BERLIN (Reuters) – An anti-Kremlin activist lost his sight, hearing and ability to walk in a suspected poisoning last week but is doing better since he arrived in Berlin for treatment, according to a fellow member of the Pussy Riot band and a newspaper.

Pyotr Verzilov was flown to Berlin on a special medical transport plane late on Saturday, German newspaper Bild. It published a photograph of Verzilov on a stretcher at the airport.

A member of the protest band with whom Verzilov collaborated told Bild she believe he was poisoned.

“He’s better. Everything is okay,” another band member, Veronika Nikulshina, told Reuters from Verzilov’s hospital room. “The doctors here are great.” She made no further comment.

No comment was immediately available from the Charite hospital in Berlin, the largest university hospital in Europe, where Verzilov is believed to be receiving treatment.

Bild on Saturday quoted family members as saying he had lost his sight, his ability to speak and his ability to walk.

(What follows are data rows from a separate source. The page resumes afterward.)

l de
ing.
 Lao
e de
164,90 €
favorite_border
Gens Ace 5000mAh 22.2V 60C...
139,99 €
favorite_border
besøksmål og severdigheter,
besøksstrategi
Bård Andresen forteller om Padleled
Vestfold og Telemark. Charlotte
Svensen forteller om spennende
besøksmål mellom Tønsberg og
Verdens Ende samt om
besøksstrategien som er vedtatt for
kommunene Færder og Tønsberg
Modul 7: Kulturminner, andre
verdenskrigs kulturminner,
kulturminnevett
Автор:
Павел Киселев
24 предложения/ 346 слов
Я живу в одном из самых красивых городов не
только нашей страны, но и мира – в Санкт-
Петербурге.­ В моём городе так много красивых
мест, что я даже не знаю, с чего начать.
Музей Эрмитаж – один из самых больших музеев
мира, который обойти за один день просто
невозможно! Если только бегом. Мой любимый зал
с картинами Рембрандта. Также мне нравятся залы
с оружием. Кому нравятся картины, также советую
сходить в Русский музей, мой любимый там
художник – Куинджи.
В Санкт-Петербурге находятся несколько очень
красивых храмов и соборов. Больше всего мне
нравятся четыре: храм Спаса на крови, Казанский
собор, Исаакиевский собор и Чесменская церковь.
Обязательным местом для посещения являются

“I believe that he was poisoned intentionally, and that it was an attempt to intimidate him or kill him,” Nadezhda Tolokonnikova, his wife and fellow Pussy Riot member, told the newspaper at Berlin’s Schoenefeld airport, as she awaited his arrival.

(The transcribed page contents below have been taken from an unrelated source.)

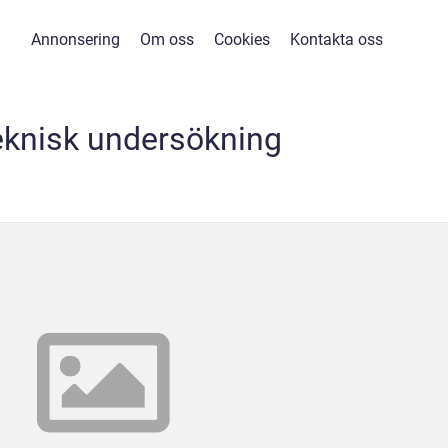
Annonsering
Om oss
Cookies
Kontakta oss
eknisk undersökning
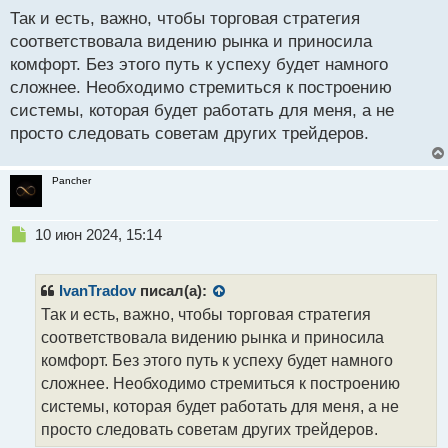
то путь будет в десятки раз тяжелей чем мог бы
с
Так и есть, важно, чтобы торговая стратегия
быть.
т
соответствовала видению рынка и приносила
комфорт. Без этого путь к успеху будет намного
сложнее. Необходимо стремиться к построению
системы, которая будет работать для меня, а не
просто следовать советам других трейдеров.
Pancher
Н
10 июн 2024, 15:14
е
п
р
IvanTradov
писал(а):
о
Так и есть, важно, чтобы торговая стратегия
ч
соответствовала видению рынка и приносила
и
т
комфорт. Без этого путь к успеху будет намного
а
сложнее. Необходимо стремиться к построению
н
системы, которая будет работать для меня, а не
н
просто следовать советам других трейдеров.
ы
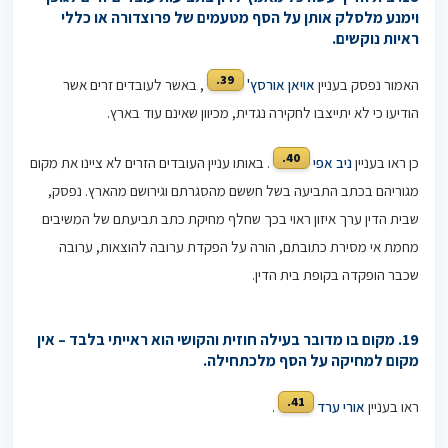
וימנע מלסלק אותן על הסף מטעמים של פרוצדורה או כללי
ראיות נוקשים.
39.
האמור נפסק בעניין
אויאן אורסץ'
, באשר לעובדים זרים אשר
הודיעו כי לא יתייצבו לחקירה נגדית, מכיוון שאינם עוד בארץ.
40.
כן ראו בעניין
ניב אפי
. באותו עניין העובדים הזרים לא ציינו את מקום
מגוריהם בכתב התביעה בשל חששם מהסגרתם וגירושם מהארץ. נפסק,
שבית הדין ערך איזון ראוי בכך שחלף מחיקת כתב תביעתם של המשיבים
מחמת אי מסירת כתובתם, הורה על הפקדת ערובה להוצאות, ערובה
שכבר הופקדה בקופת בית הדין.
19. מקום בו מדובר בעילה חוזית והקושי הוא ראייתי בלבד – אין
מקום למחיקה על הסף מלכתחילה.
41.
ראו בעניין
אורי ערד
.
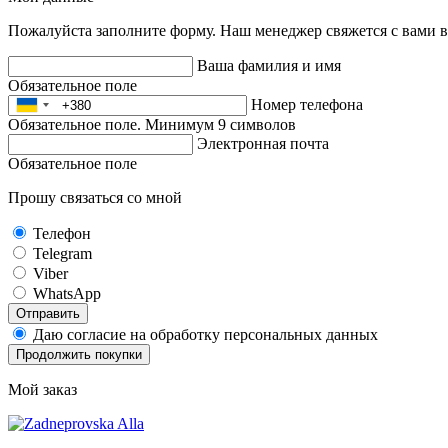
Пожалуйста заполните форму. Наш менеджер свяжется с вами в
Ваша фамилия и имя
Обязательное поле
Номер телефона
Обязательное поле. Минимум 9 символов
Электронная почта
Обязательное поле
Прошу связаться со мной
Телефон
Telegram
Viber
WhatsApp
Отправить
Даю согласие на обработку персональных данных
Продолжить покупки
Мой заказ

Verzilov, 30, staged a brief pitch invasion during the soccer World Cup final in Moscow in July along with three women affiliated with the anti-Kremlin punk band. He is the publisher of Mediazona, a Russian online news outlet which focuses on human rights violations inside Russia’s penal system.

Pussy Riot came to prominence in 2012 when its members were jailed for staging a protest against Putin in a Russian Orthodox cathedral in Moscow. The group has since become a symbol of anti-Kremlin protest action.